Each entry below should be written out exactly as it is, with no pictures.
--- START ---
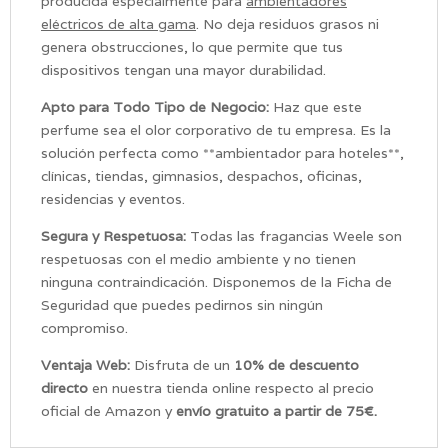
producida especialmente para
ambientadores
eléctricos de alta gama
. No deja residuos grasos ni
genera obstrucciones, lo que permite que tus
dispositivos tengan una mayor durabilidad.
Apto para Todo Tipo de Negocio:
Haz que este
perfume sea el olor corporativo de tu empresa. Es la
solución perfecta como **ambientador para hoteles**,
clínicas, tiendas, gimnasios, despachos, oficinas,
residencias y eventos.
Segura y Respetuosa:
Todas las fragancias Weele son
respetuosas con el medio ambiente y no tienen
ninguna contraindicación. Disponemos de la Ficha de
Seguridad que puedes pedirnos sin ningún
compromiso.
Ventaja Web:
Disfruta de un
10% de descuento
directo
en nuestra tienda online respecto al precio
oficial de Amazon y
envío gratuito a partir de 75€.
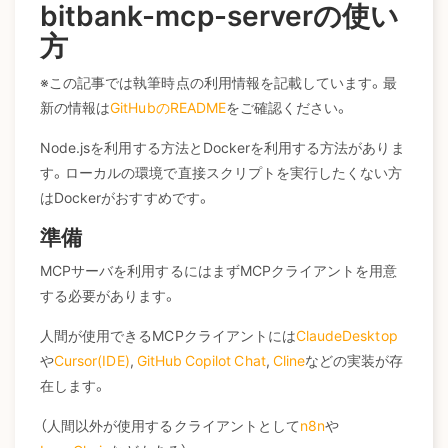
bitbank-mcp-serverの使い
方
※この記事では執筆時点の利用情報を記載しています。最
新の情報は
GitHubのREADME
をご確認ください。
Node.jsを利用する方法とDockerを利用する方法がありま
す。ローカルの環境で直接スクリプトを実行したくない方
はDockerがおすすめです。
準備
MCPサーバを利用するにはまずMCPクライアントを用意
する必要があります。
人間が使用できるMCPクライアントには
ClaudeDesktop
や
Cursor(IDE)
,
GitHub Copilot Chat
,
Cline
などの実装が存
在します。
（人間以外が使用するクライアントとして
n8n
や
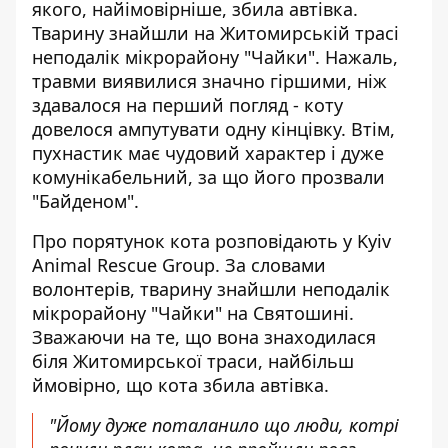
якого, найімовірніше, збила автівка.
Тварину знайшли на Житомирській трасі
неподалік мікрорайону "Чайки". Нажаль,
травми виявилися значно гіршими, ніж
здавалося на перший погляд
- коту
довелося ампутувати одну кінцівку. Втім,
пухнастик має чудовий характер і дуже
комунікабельний, за що його прозвали
"Байденом".
Про порятунок кота розповідають у Kyiv
Animal Rescue Group. За словами
волонтерів, тварину
знайшли неподалік
мікрорайону "Чайки"
на Святошині.
Зважаючи на те, що вона знаходилася
біля Житомирської траси, найбільш
ймовірно, що кота збила автівка.
"Йому дуже поталанило що люди, котрі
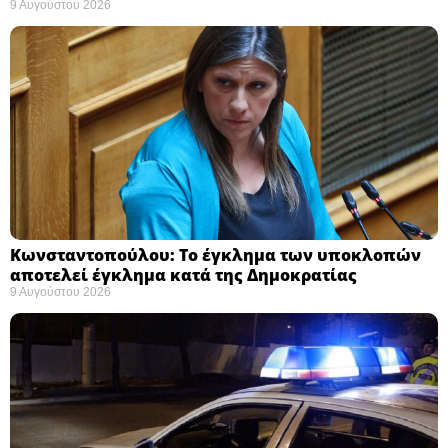
9 Αυγούστου 2026
Κωνσταντοπούλου: Το έγκλημα των υποκλοπών
αποτελεί έγκλημα κατά της Δημοκρατίας ​
9 Αυγούστου 2026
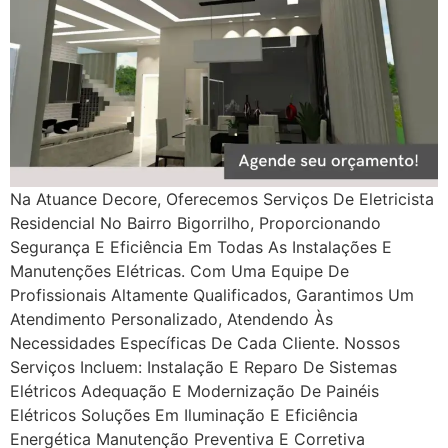
Na Atuance Decore, Oferecemos Serviços De Eletricista
Residencial No Bairro Bigorrilho, Proporcionando
Segurança E Eficiência Em Todas As Instalações E
Manutenções Elétricas. Com Uma Equipe De
Profissionais Altamente Qualificados, Garantimos Um
Atendimento Personalizado, Atendendo Às
Necessidades Específicas De Cada Cliente. Nossos
Serviços Incluem: Instalação E Reparo De Sistemas
Elétricos Adequação E Modernização De Painéis
Elétricos Soluções Em Iluminação E Eficiência
Energética Manutenção Preventiva E Corretiva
--- END ---
• **EXPECTED ANSWER**:
producida especialmente para
ambientadores
eléctricos de alta gama
. No deja residuos grasos ni
genera obstrucciones, lo que permite que tus
dispositivos tengan una mayor durabilidad.
Apto para Todo Tipo de Negocio:
Haz que este
perfume sea el olor corporativo de tu empresa. Es la
solución perfecta como **ambientador para hoteles**,
clínicas, tiendas, gimnasios, despachos, oficinas,
residencias y eventos.
Segura y Respetuosa:
Todas las fragancias Weele son
respetuosas con el medio ambiente y no tienen
ninguna contraindicación. Disponemos de la Ficha de
Seguridad que puedes pedirnos sin ningún
compromiso.
Ventaja Web:
Disfruta de un
10% de descuento
directo
en nuestra tienda online respecto al precio
oficial de Amazon y
envío gratuito a partir de 75€.
bitbank-mcp-serverの使い
方
※この記事では執筆時点の利用情報を記載しています。最
新の情報は
GitHubのREADME
をご確認ください。
Node.jsを利用する方法とDockerを利用する方法がありま
す。ローカルの環境で直接スクリプトを実行したくない方
はDockerがおすすめです。
準備
MCPサーバを利用するにはまずMCPクライアントを用意
する必要があります。
人間が使用できるMCPクライアントには
ClaudeDesktop
や
Cursor(IDE)
,
GitHub Copilot Chat
,
Cline
などの実装が存
在します。
（人間以外が使用するクライアントとして
n8n
や
якого, найімовірніше, збила автівка.
Тварину знайшли на Житомирській трасі
неподалік мікрорайону "Чайки". Нажаль,
травми виявилися значно гіршими, ніж
здавалося на перший погляд
- коту
довелося ампутувати одну кінцівку. Втім,
пухнастик має чудовий характер і дуже
комунікабельний, за що його прозвали
"Байденом".
Про порятунок кота розповідають у Kyiv
Animal Rescue Group. За словами
волонтерів, тварину
знайшли неподалік
мікрорайону "Чайки"
на Святошині.
Зважаючи на те, що вона знаходилася
біля Житомирської траси, найбільш
ймовірно, що кота збила автівка.
"Йому дуже поталанило що люди, котрі
9 Αυγούστου 2026
Κωνσταντοπούλου: Το έγκλημα των υποκλοπών
αποτελεί έγκλημα κατά της Δημοκρατίας ​
9 Αυγούστου 2026
Na Atuance Decore, Oferecemos Serviços De Eletricista
Residencial No Bairro Bigorrilho, Proporcionando
Segurança E Eficiência Em Todas As Instalações E
Manutenções Elétricas. Com Uma Equipe De
Profissionais Altamente Qualificados, Garantimos Um
Atendimento Personalizado, Atendendo Às
Necessidades Específicas De Cada Cliente. Nossos
Serviços Incluem: Instalação E Reparo De Sistemas
Elétricos Adequação E Modernização De Painéis
Elétricos Soluções Em Iluminação E Eficiência
Energética Manutenção Preventiva E Corretiva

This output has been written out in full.